The poet responded, “Your sad letter drew me into a sad sympathy for you. Seeming to myself to see more clearly than you say you do, and feeling certainly a stronger cheerfulness …” A stronger cheerfulness.
On June 20, Robert went out to read the newspapers at about six or seven o’clock in the early evening, and Isa Blagden came to stay with Elizabeth. It had been another hot day; the windows had been shut—Italian fashion—to keep out the heated air. In the hours before twilight, however, as the sun waned, there was usually a breeze in the air that accompanied the even light and the chirping of birds that are hallmarks of those hours. The windows of the Casa Guidi were opened to let the breeze in.
During these early evenings it was usual for the poet to have a chair placed for her in the doorway between the rooms to catch the cross-drafts. Isa argued against it, but Elizabeth said, “Oh, the cushion at the back of the chair prevents my suffering.”
Browning came in from his newspaper room, and the three had tea. Then his wife remarked, “I think I have a sore throat.”
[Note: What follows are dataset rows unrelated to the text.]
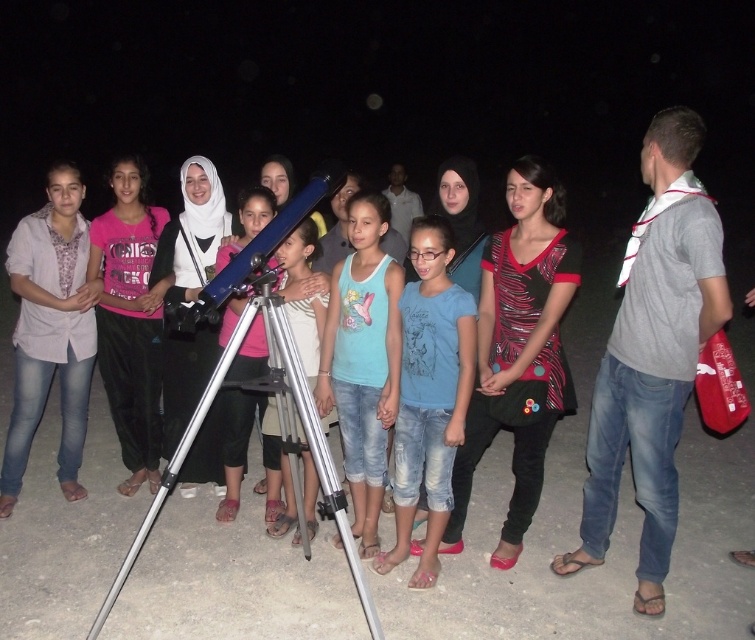 Question: Can you confirm if matte gray shirt at left is thinner than pink fabric shirt at center?

Choices:
 (A) yes
 (B) no

Answer: (B)

Question: Estimate the real-world distances between objects in this image. Which object is farther from the silver metallic tripod at center?

Choices:
 (A) pink fabric shirt at center
 (B) blue denim jeans at center
 (C) matte gray shirt at left

Answer: (C)

Question: Which object is farther from the camera taking this photo?

Choices:
 (A) silver metallic tripod at center
 (B) metallic silver telescope at center
 (C) light blue denim shorts at center
 (D) matte gray shirt at left

Answer: (D)

Question: Does blue denim jeans at center have a lesser width compared to light blue denim shorts at center?

Choices:
 (A) yes
 (B) no

Answer: (B)

Question: Which point is closer to the camera?

Choices:
 (A) (399, 385)
 (B) (153, 362)
 (C) (359, 339)
 (D) (196, 428)

Answer: (D)

Question: Does matte gray shirt at left have a greater width compared to light blue denim shorts at center?

Choices:
 (A) yes
 (B) no

Answer: (A) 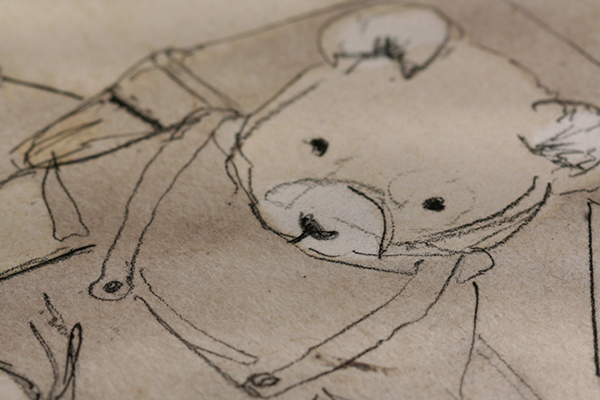 The image size is (600, 400). Identify the location of table. (150, 90). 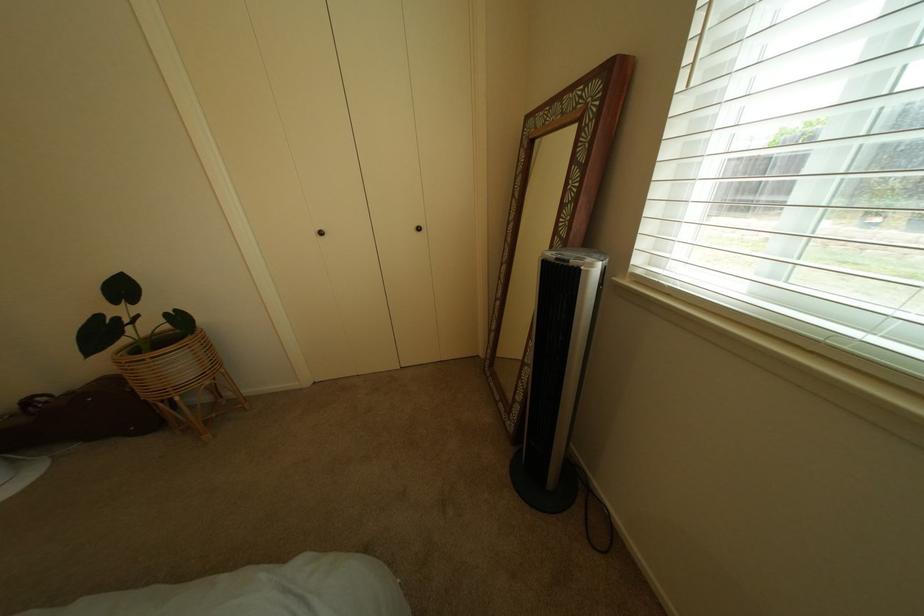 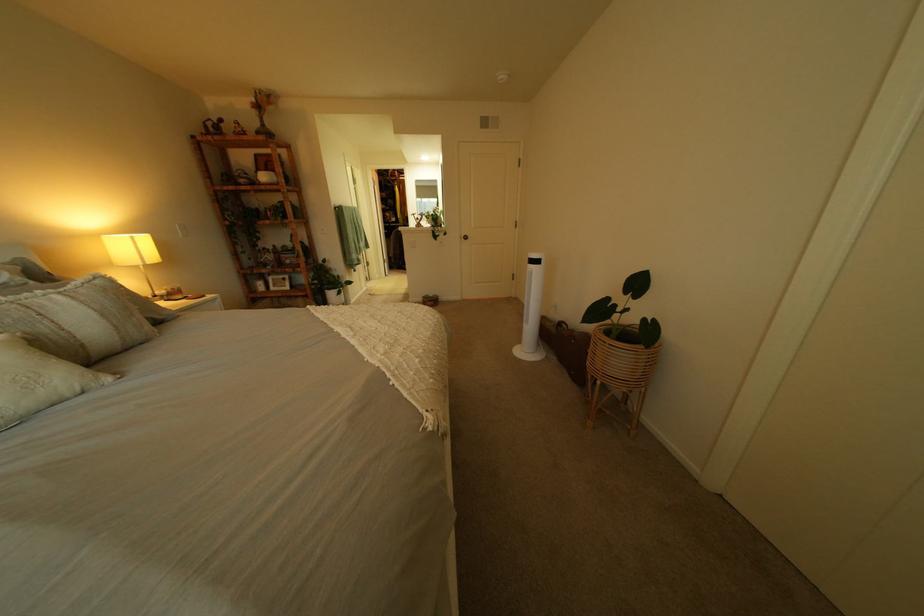 Based on the continuous images, in which direction is the camera rotating?

The camera rotated toward left-down.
The next day seemed ordinary, although Elizabeth told Robert she had a cold. That night the coughing began to become serious, and she was restless and sat up often. In the morning, when Browning wasn’t with her, she took two “Cooper’s pills” to prevent the attack she thought imminent. Again, nothing unusual happened during the day, but she was so sick toward night that she asked her husband for a blister to be applied and some wine, for the congestion in her chest. The “Cooper’s pills,” the mixture of half stout and half porter to which she didn’t often resort, seemed to have too much of an effect. At ten in the evening Browning ran to the chemist’s for the blister, applied it, poured the wine. By one o’clock in
the morning her sufferings intensified; there was an accumulation of phlegm that she could not cough up. Browning left her with Annunziata, the servant who had long since replaced Wilson, dressed, and ran to Dr. Wilson, a physician who had a reputation for maladies of the chest. With great difficulty Browning aroused the porter and the doctor, who followed him back to the Casa Guidi. By now Elizabeth was worse, the congestion unrelieved. She labored to breathe. Dr. Wilson was a specialist. He wrote two prescriptions to go to two different chemists, and off into the night Browning and the porter of the Casa Guidi rushed. The poet returned, and a sinapism was put on his wife’s breast and back while hot water and mustard were put on her feet. She didn’t respond. The doctor stayed until five in the morning. Finally the attack was over, and hopes for her recuperation revived. Still, she had not slept for two nights, spending each “in violent exertion” attempting to breathe.
JOHN RUSKIN, SELF-PORTRAIT. Ruskin believed that portraiture was good for art if the man it portrayed was virtuous. In the early 1860s, he suffered from a crisis of faith and lost many of his friends, but not EBB, to whom he could confide his despair in intimate detail.
In the short days after this attack, Elizabeth would always report that the symptoms were “a little better.” The doctor examined her carefully, however, and reported “with a very serious face, that one lung was condensed (the right) and that he suspected an abscess in it.” Still, Dr. Wilson was aware of her history, of how she had for years pulled through. He couldn’t predict what would happen, except to say, “It would require a long time to get well.”